Commencée depuis le 4 septembre 2009, la tournée internationale se poursuit : Muse pose ses affaires sur le sol français pour leur deuxième date en cette année 2010. Le stade de France s'est vu revisité par le groupe britannique, une effervescence garantie !

11 juin 2010, date tant attendue par le public français. Quelle en est la raison? Le stade de France accueille Muse, le groupe international qui ne cesse de déchainer les foules à chacune de leurs apparitions. Ce soir là sonne le début d'un spectacle exceptionnel qui marquera à coup sûr de nombreux esprits.
Paris se parsème petit à petit de « Muse ambulant ». Ca commence dans la rue, ça finit dans les boutiques, ça passe par le métro et ça enjolive les arrêts de bus. Des tee shirts, des looks, des expressions qui en disent long sur la destiné de la soirée. Tellement voyant, tellement senti !
Une arrivée au stade de France qui nous place tels des nains à côté d'un puissant géant. On entre, on s'installe, un siège en haut des gradins, face à la scène et pas n'importe laquelle.
En forme de losange, elle reprend les contours géométriques du dernier visuel d'album de Muse « The Resistance ». De part et d'autre de la scène, 12 boules au diamètre imposant se fondent sur les marches du stade : Départ dans la navette spatiale de Muse, direction l'espace.
Il est 18h quand les premières notes retentissent. Le groupe I am Arrows prend place et c'est parti. Cinq artistes se lancent et ouvrent le bal. Une musique « sympathique » sonnant pop rock aux allures de folk, une tracklist parée de 8 morceaux. Il en faudra cependant plus pour remuer le public « musien » qui petit à petit s'installe. Une représentation applaudie à 18h30. Allez, encore deux groupes et c'est à Muse.
Il est 19h quand le deuxième groupe de la soirée déferle sur la scène. Un décor intriguant : amplis et table de mix sont recouverts de rose fuchsia et vert pétant…The Big Pink, que nous réservent-ils ? Un chanteur original qui donne et envoie jusqu'au fin fond du stade les vibrations de ses cordes vocales. Des spots bleus, blancs, rouges (clin d'œil à la coupe du monde ou simple coïncidence ?) entourent le groupe et s'illuminent au rythme de la musique. Une mise en scène plongeant dans l'ambiance future de la soirée….Après 7 titres, il est 19h30…allez encore un petit groupe pour la route !
Il est 20h lorsque Editors prend place. Spots tournés vers le ciel, lumières « plafoniques », dernier groupe à jouer avant le moment tant attendu. Des sons synthétisés, des accords de guitares qui envoient une cadence bien marquée, une musique originale qui plait, précurseur de ce qui va bientôt arriver. Un soleil au rendez vous, lui aussi est avec nous !
"Essai batterie, guitare, micro, guitare, micro, un, deux"…en l'espace de 30 min, l'ambiance monte dans le public. L'impatience gagne ! Une Ola générale est lancée sur de la musique, pour faire patienter…U2, Daft Punk, Queens of the Stone Age, comment rester en place!? Chacun regarde sa montre, l'heure c'est l'heure, le stade de France accueille MUSE, une ovation !
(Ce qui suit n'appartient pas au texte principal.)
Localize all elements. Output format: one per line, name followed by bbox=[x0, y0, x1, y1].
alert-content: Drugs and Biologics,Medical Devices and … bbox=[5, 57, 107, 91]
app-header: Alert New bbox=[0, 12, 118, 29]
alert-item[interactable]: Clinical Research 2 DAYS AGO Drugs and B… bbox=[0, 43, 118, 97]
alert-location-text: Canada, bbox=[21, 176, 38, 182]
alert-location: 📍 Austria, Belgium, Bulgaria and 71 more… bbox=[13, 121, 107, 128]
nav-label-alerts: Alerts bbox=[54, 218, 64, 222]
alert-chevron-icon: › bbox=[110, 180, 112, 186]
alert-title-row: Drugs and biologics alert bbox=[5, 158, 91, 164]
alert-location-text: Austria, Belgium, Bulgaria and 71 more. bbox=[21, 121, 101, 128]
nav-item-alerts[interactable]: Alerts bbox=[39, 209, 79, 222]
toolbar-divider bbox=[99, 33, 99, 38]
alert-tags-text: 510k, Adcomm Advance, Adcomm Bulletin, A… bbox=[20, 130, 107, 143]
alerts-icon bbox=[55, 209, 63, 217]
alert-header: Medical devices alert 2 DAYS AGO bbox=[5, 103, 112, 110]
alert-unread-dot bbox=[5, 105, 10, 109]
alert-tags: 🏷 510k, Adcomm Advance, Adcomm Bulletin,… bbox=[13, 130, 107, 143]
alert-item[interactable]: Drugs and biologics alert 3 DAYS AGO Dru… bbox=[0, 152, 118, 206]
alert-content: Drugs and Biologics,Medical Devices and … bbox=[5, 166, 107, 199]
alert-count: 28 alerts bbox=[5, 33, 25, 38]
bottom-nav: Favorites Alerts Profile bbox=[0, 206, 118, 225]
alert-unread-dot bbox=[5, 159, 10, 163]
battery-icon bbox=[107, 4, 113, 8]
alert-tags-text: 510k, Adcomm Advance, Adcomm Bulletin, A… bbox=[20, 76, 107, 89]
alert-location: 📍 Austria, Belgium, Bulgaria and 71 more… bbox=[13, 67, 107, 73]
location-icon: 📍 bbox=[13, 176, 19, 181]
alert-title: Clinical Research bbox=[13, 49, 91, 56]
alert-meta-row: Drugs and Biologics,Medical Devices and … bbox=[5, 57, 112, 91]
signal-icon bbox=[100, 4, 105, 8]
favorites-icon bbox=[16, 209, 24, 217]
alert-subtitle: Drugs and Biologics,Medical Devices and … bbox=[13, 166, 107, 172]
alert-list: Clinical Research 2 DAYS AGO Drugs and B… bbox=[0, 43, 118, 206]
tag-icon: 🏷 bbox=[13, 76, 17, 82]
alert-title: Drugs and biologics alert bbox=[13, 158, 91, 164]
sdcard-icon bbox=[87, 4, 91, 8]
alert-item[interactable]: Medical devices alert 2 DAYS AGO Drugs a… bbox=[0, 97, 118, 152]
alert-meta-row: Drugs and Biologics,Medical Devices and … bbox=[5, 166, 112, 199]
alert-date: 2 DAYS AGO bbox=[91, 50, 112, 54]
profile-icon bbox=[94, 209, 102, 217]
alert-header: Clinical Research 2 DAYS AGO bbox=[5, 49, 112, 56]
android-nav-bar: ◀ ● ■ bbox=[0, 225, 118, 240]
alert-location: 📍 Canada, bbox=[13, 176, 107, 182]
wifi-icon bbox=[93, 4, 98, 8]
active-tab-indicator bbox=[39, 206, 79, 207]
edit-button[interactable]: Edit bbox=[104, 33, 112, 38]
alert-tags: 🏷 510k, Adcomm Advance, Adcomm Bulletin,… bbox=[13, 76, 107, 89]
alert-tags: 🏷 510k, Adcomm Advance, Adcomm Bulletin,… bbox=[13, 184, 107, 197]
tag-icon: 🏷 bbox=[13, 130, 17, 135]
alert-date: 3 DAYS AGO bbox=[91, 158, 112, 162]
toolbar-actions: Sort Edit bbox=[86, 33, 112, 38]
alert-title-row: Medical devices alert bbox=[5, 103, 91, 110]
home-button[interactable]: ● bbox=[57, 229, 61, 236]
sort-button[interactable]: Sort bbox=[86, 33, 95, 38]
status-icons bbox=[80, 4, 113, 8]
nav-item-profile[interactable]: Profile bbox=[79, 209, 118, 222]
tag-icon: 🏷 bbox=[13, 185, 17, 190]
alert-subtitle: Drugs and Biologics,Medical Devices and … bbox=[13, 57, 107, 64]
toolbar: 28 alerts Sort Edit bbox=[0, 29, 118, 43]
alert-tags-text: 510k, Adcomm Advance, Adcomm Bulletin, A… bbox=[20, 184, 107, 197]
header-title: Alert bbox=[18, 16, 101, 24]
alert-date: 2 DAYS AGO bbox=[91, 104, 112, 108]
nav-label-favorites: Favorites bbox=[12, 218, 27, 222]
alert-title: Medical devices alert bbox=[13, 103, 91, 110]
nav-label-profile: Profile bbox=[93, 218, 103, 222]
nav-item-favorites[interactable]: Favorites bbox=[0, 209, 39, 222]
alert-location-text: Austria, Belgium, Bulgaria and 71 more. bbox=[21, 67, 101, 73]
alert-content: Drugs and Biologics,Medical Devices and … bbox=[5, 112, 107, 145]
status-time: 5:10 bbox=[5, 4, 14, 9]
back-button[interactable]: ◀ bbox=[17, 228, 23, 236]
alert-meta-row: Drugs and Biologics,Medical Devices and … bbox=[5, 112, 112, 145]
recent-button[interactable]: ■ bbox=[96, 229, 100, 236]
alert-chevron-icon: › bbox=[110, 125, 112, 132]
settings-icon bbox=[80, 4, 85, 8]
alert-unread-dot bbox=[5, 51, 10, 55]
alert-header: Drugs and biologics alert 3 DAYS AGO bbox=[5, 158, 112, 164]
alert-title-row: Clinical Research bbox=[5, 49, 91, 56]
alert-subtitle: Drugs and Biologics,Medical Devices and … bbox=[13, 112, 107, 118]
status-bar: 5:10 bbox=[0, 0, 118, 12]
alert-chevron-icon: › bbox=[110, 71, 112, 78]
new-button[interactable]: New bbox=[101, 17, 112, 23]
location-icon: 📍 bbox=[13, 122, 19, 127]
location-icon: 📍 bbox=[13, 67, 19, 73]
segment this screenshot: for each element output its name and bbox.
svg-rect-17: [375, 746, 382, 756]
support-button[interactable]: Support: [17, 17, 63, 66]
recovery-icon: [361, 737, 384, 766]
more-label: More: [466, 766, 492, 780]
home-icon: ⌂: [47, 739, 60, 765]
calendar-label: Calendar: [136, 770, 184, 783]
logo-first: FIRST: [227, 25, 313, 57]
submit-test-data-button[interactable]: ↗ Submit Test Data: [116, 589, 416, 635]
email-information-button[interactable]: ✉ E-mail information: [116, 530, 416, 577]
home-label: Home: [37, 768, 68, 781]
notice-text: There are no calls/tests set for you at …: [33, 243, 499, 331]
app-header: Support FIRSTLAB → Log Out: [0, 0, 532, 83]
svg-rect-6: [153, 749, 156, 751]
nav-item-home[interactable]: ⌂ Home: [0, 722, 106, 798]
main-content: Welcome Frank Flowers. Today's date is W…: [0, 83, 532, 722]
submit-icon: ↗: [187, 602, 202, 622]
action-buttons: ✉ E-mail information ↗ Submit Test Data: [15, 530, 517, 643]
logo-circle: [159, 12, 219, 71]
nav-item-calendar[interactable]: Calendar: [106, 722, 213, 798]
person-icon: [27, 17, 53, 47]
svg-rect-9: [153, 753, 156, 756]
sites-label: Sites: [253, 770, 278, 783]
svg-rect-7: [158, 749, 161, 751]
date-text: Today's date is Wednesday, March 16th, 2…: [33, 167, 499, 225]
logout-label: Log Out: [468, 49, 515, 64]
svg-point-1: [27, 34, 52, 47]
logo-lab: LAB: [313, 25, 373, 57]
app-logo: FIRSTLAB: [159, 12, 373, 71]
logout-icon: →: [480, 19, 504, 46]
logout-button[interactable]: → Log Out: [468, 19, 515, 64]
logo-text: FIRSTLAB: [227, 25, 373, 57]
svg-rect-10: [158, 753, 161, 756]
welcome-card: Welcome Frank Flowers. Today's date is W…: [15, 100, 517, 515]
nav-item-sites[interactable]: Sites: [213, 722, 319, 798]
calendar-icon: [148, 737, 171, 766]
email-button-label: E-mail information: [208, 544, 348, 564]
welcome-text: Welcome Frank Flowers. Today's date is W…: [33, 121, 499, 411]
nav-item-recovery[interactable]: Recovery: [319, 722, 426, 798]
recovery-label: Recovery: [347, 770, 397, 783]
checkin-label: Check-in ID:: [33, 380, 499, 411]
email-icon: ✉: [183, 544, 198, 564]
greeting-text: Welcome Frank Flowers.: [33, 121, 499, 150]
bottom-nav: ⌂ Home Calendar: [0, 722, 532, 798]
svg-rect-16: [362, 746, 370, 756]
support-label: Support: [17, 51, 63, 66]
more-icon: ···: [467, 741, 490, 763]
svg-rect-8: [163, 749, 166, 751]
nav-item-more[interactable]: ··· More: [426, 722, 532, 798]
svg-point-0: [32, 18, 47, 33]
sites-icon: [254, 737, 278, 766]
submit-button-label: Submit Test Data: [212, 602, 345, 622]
Une ouverture magistrale : des personnes brandissant banderoles et drapeaux rouges, une voix microphonique déblatère… « UPRISING » ! Le Public est déchainé, il s'active sur cette musique qui fait succomber et perdre conscience.
Le groupe est en forme. Matthew, Christopher et Dominic embrasent le Stade de France et ce n'est que le début. La voix de notre idole atteint des tonalités sublimes lors de « Supermassive Black Hole »…une beauté loin d'être éphémère…
« Ca va Paris ? » lance Matthew au stade. Réponse amplie de hurlements symboliques, signe d'une adoration massive. Un « New Born » qui se dessine par les premiers accords de piano, effet pédale Waa waa, enchainé par « MK Ultra », personne ne tient en place. Essayez d'écouter une musique que vous appréciez en restant immobile… loin d'être possible.
Le Leader de Muse partage son talent accompagné de son piano sur la chanson « I neutron star collision ». Chacun écoute songeur. Personne n'en perd une miette.
Des serpentins jaillissent, des spots éclatent rouges, orange, verts, bleus. MUSE enchaine ses célèbres morceaux : « Hysteria », « United States of Eurasia », ou encore « I belong to you ». On applaudit, on accompagne, on bouge, on profite.
Accords de LA, and «I feeling good «! Echappatoire sur « Undisclosed Desires »… Muse joue et se fait plaisir, déplie son éventail de titres du premier au dernier album, passe de l'un à l'autre avec facilité. Il a le public avec lui et il le sait.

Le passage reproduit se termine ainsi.